Pour une multinationale aussi puissante que Monsanto, les rebelles, ce menu fretin, n'existent pas. Pas étonnant, dès lors, que l'entreprise, qui a annoncé lundi qu'elle renonçait à commercialiser du blé génétiquement modifié (GM), soit restée de glace devant les réjouissances des écologistes nord-américains, ébahis de cette décision dont ils s'attribuaient sans vergogne les mérites.

Erreur, de répliquer Monsanto avec superbe, c'est strictement la rentabilité eu égard au nombre d'hectares de blé cultivés, qui l'a emporté. «J'aimerais bien que ce soit plus compliqué, mais ce n'est pas le cas», insistait même le vice-président de l'entreprise.

On pourrait ergoter sur le jeu d'influences qui finit par faire plier une multinationale, mais le fait est que, pour le blé, c'était bien mal parti. D'abord en raison de la charge symbolique: le blé, c'est le pain, et le pain, c'est la vie. Ni le soya, ni le maïs, encore moins le colza et le coton — ces quatre plantes représentant 99 % des cultures transgéniques du monde — ne canalisent autant d'émotions. D'autant qu'on les utilise de façon incidente (ou pas du tout, pour le coton) dans l'alimentation humaine.

Le blé, lui, y est entièrement destiné. De quoi faire frémir l'Europe et l'Asie, où la sensibilité écologique domine. L'an dernier, la plus grande minoterie d'Italie, le royaume de la pasta, a même annoncé qu'elle n'importerait plus de blé nord-américain si Monsanto se lançait dans le blé GM, craignant les contaminations accidentelles.

Que pouvaient répondre les fermiers? Rien du tout, car le blé Roundup Ready, de Monsanto, dont l'atout est de s'accommoder de l'herbicide Roundup de la même entreprise, n'a pas d'avantage pour le consommateur. Pas moyen de le vendre en faisant valoir, par exemple, que le blé transgénique convient aux allergies.

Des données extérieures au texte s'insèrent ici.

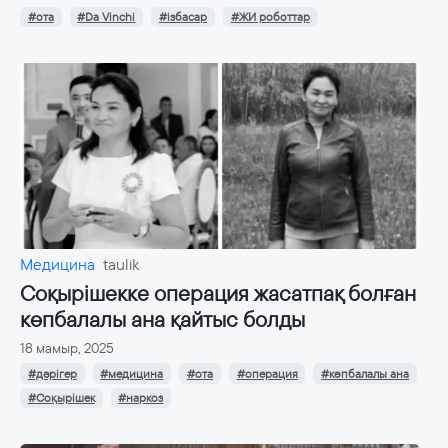
#ота
#Da Vinchi
#ізбасар
#ЖИ роботтар
Медицина
taulik
Соқырішекке операция жасатпақ болған
көпбалалы ана қайтыс болды
18 мамыр, 2025
#дәрігер
#медицина
#ота
#операция
#көпбалалы ана
#Соқырішек
#наркоз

Pas de marché, pas de marketing, donc pas de produit: voilà un langage que les fermiers nord-américains comprennent, bien plus que les slogans écologistes. C'est uniquement de là qu'ils se joindront à la bataille des écolos, la Commission canadienne du blé menant le bal, elle qui contrôle les exportations dans un marché mondial où le Canada est un joueur clé.

Au final, la victoire de la coalition agrico-écologique n'est toutefois pas une surprise. Le Financial Times a fait valoir hier que le retrait aurait dû avoir lieu depuis belle lurette, mais l'ancienne direction de Monsanto, entêtée, campait sur ses positions. L'arrivée d'un nouveau directeur, il y a moins d'un an, a entraîné un changement de stratégie: les marchés ne se gagnent pas par l'arrogance, mais en amadouant le consommateur.

C'est donc un non signifié au blé GM aujourd'hui, mais Monsanto ne ferme pas la porte pour demain. Et qui sait si la décision est appropriée? Car ce qui ressort du dossier, c'est l'absence d'argument scientifique. Les OGM restent un univers de marchés pour les uns, de principes, de peurs et de préjugés pour les autres. Les données objectives sont rares, la recherche indépendante quasi inexistante. Il faut donc en convenir: ce sont les lois du capitalisme qui ont triomphé, pas celles de la raison.